The Fermi paradox provides some evidence against long-lived civilization of any kind, hostile or non-hostile. Entangling the Fermi paradox with questions about the character of future civilization (such as AI risk) doesn’t seem very helpful.
To put this point slightly differently, the Fermi paradox isn’t strong evidence for any of the following over the others: (a) Humanity will create Friendly AI; (b) humanity create Unfriendly AI; (c) humanity will not be able to produce any sort of FOOMing AI, but will develop into a future civilization capable of colonizing the stars. This is because all of these, if the analog had in the past happened on an alien planet sufficiently close to us (e.g. in our galaxy), we would see the difference: to the degree that the Fermi paradox provides evidence about (a), (b) and (c), it provides about the same amount of evidence against each. (It does provide evidence against each, since one possible explanation for the Fermi paradox is a Great Filter that’s still ahead of us.)
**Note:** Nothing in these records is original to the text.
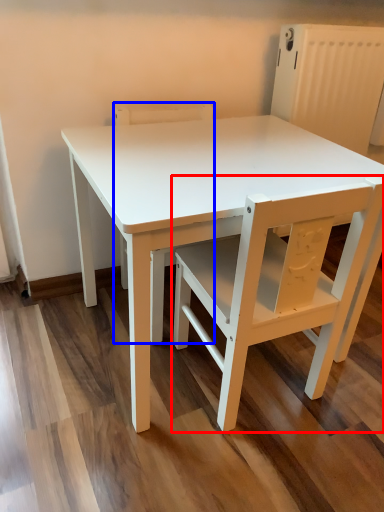 Question: Among these objects, which one is farthest to the camera, chair (highlighted by a red box) or chair (highlighted by a blue box)?

Choices:
 (A) chair
 (B) chair

Answer: (B) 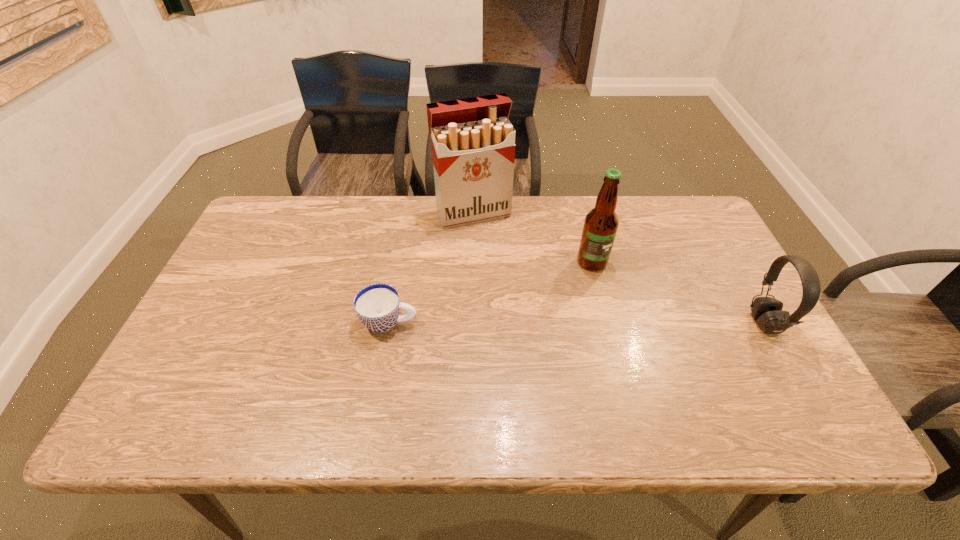 At what (x,y) coordinates should I click in order to perform the action: click on the shortest object. Please return your answer as a coordinate pair (x, y). The width and height of the screenshot is (960, 540). Looking at the image, I should click on (377, 306).

Find the location of a particular element. the leftmost object is located at coordinates (377, 306).

Identify the location of headset. (767, 312).

Locate an element on the screen. the third tallest object is located at coordinates (767, 312).

You are a GUI agent. You are given a task and a screenshot of the screen. Output one action in this format:
    pyautogui.click(x=<x>, y=<y>)
    Task: Click on the third object from left to right
    This screenshot has height=540, width=960.
    Given the screenshot: What is the action you would take?
    pyautogui.click(x=601, y=223)

Locate an element on the screen. The width and height of the screenshot is (960, 540). beer bottle is located at coordinates (601, 223).

You are a GUI agent. You are given a task and a screenshot of the screen. Output one action in this format:
    pyautogui.click(x=<x>, y=<y>)
    Task: Click on the tallest object
    
    Given the screenshot: What is the action you would take?
    pyautogui.click(x=473, y=142)

I want to click on the third object from right to left, so click(473, 142).

Where is `free spot located 0.060m on the side of the cup with the handle`? The height and width of the screenshot is (540, 960). free spot located 0.060m on the side of the cup with the handle is located at coordinates (442, 322).

In order to click on blank space located on the front-facing side of the headset in this screenshot , I will do `click(673, 323)`. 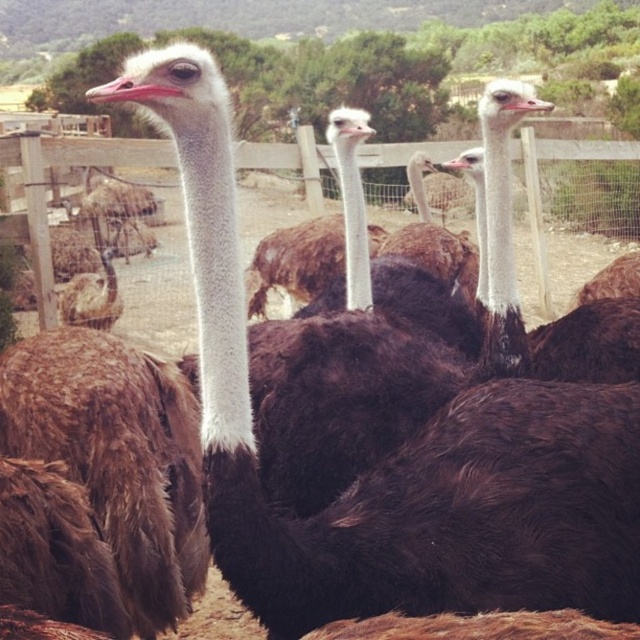 You are standing in front of the fenced enclosure with the ostriches. You notice two points marked in the image. Which point, point (525,129) or point (406,252), is closer to you?

Point (406,252) is closer to you because it is less further to the camera than point (525,129).

You are standing in front of the enclosure and want to take a photo of the wooden fence at center. Where should you position yourself to capture it in the frame?

The wooden fence at center is located at point (68,166), so you should position yourself directly in front of that coordinate to capture it in the frame.

You are standing at point A at point (317, 198). You want to walk to point B, which is 7.02 meters away from you. Is there an ostrich between you and point B?

The distance between point A at point (317, 198) and point B is 7.02 meters. Since the ostriches are in the foreground and partially obscured, it is possible that an ostrich is between you and point B. However, without knowing the exact path or the positions of the ostriches relative to the points, it is uncertain if an ostrich is blocking the way. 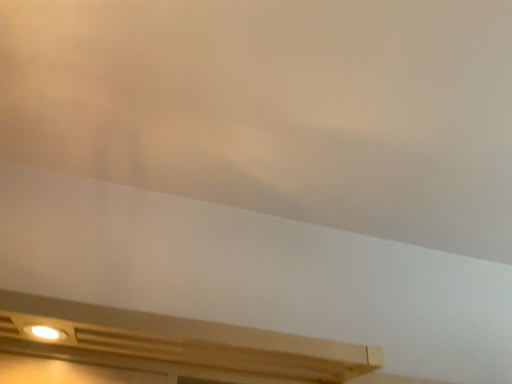 Question: Should I look upward or downward to see white matte cloud at upper center?

Choices:
 (A) up
 (B) down

Answer: (A) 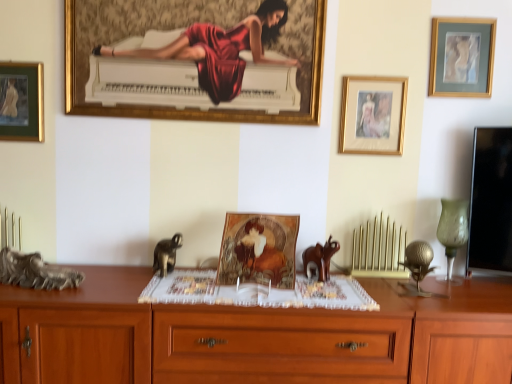 Question: From the image's perspective, is green glass vase at right positioned above or below gold-framed artwork at upper right, positioned as the first picture frame in right-to-left order?

Choices:
 (A) above
 (B) below

Answer: (B)

Question: From a real-world perspective, is green glass vase at right above or below gold-framed artwork at upper right, positioned as the first picture frame in right-to-left order?

Choices:
 (A) below
 (B) above

Answer: (A)

Question: Which object is positioned farthest from the gold-framed painting at upper center, placed as the 3th picture frame when sorted from right to left?

Choices:
 (A) gold-framed picture at center-right, which ranks as the second picture frame in right-to-left order
 (B) rustic wood sculpture at left, the 3th animal when ordered from right to left
 (C) green matte picture frame at upper left, the 1th picture frame when ordered from left to right
 (D) gold-framed artwork at upper right, positioned as the first picture frame in right-to-left order
 (E) wooden drawer at center

Answer: (E)

Question: Estimate the real-world distances between objects in this image. Which object is farther from the gold-framed painting at upper center, the second picture frame from the left?

Choices:
 (A) green glass vase at right
 (B) gold-framed artwork at upper right, which is the 4th picture frame in left-to-right order
 (C) brown matte elephant at center, the 3th animal from the left
 (D) wooden cabinet at lower left
 (E) metallic gray monkey at center-left, positioned as the 2th animal in right-to-left order

Answer: (A) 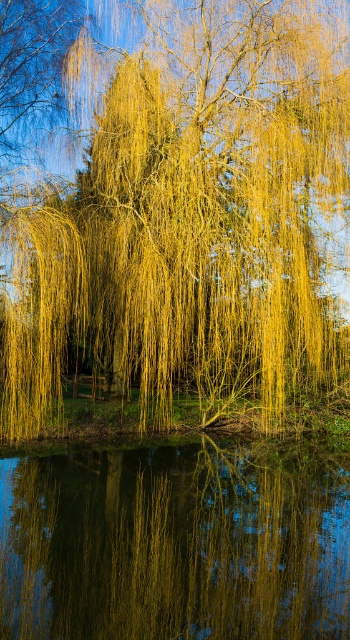 Question: Can you confirm if smooth reflective water at center is thinner than wooden park bench at center?

Choices:
 (A) yes
 (B) no

Answer: (B)

Question: Which object is positioned farthest from the wooden park bench at center?

Choices:
 (A) smooth reflective water at center
 (B) yellow-green silky willow at center

Answer: (A)

Question: Which object is farther from the camera taking this photo?

Choices:
 (A) smooth reflective water at center
 (B) yellow-green silky willow at center

Answer: (B)

Question: Is smooth reflective water at center positioned in front of wooden park bench at center?

Choices:
 (A) yes
 (B) no

Answer: (A)

Question: Which object appears closest to the camera in this image?

Choices:
 (A) smooth reflective water at center
 (B) wooden park bench at center

Answer: (A)

Question: Is yellow-green silky willow at center positioned at the back of smooth reflective water at center?

Choices:
 (A) no
 (B) yes

Answer: (B) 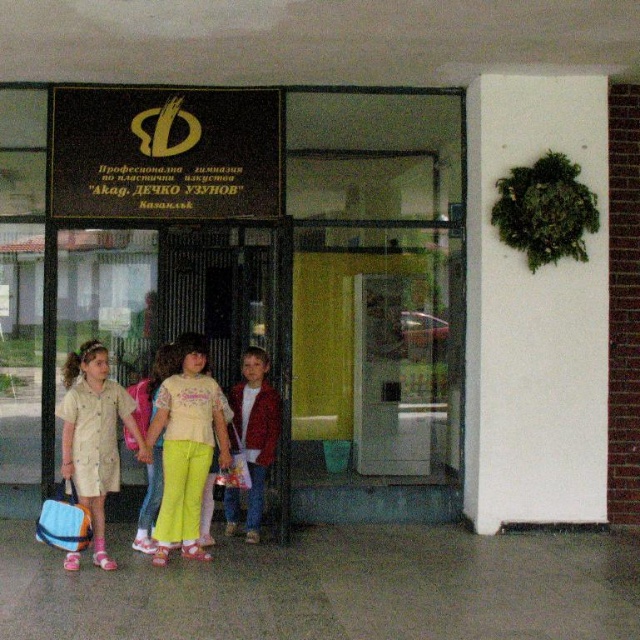 Question: Based on their relative distances, which object is farther from the light yellow cotton shirt at center?

Choices:
 (A) beige cotton dress at center
 (B) red velvet jacket at center

Answer: (B)

Question: Is light yellow cotton shirt at center bigger than beige cotton dress at center?

Choices:
 (A) no
 (B) yes

Answer: (A)

Question: Can you confirm if light yellow cotton shirt at center is positioned above beige cotton dress at center?

Choices:
 (A) yes
 (B) no

Answer: (A)

Question: Which point is closer to the camera?

Choices:
 (A) (166, 387)
 (B) (266, 385)
 (C) (90, 493)

Answer: (C)

Question: Which of the following is the closest to the observer?

Choices:
 (A) red velvet jacket at center
 (B) beige cotton dress at center
 (C) light yellow cotton shirt at center

Answer: (B)

Question: Is light yellow cotton shirt at center bigger than beige cotton dress at center?

Choices:
 (A) no
 (B) yes

Answer: (A)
Even if that were true (which I don’t see: like FAIs, uFAIs will have goals they are trying to maximize, and their options will be limited to those not in conflict with those goals): Why on Earth would this difference take the form of “given millions of years, you can’t colonize the galaxy”? And moreover, why would it reliably have taken this form for every single civilization that has arisen in the past? We’d certainly expect an FAI built by humanity to go to the stars!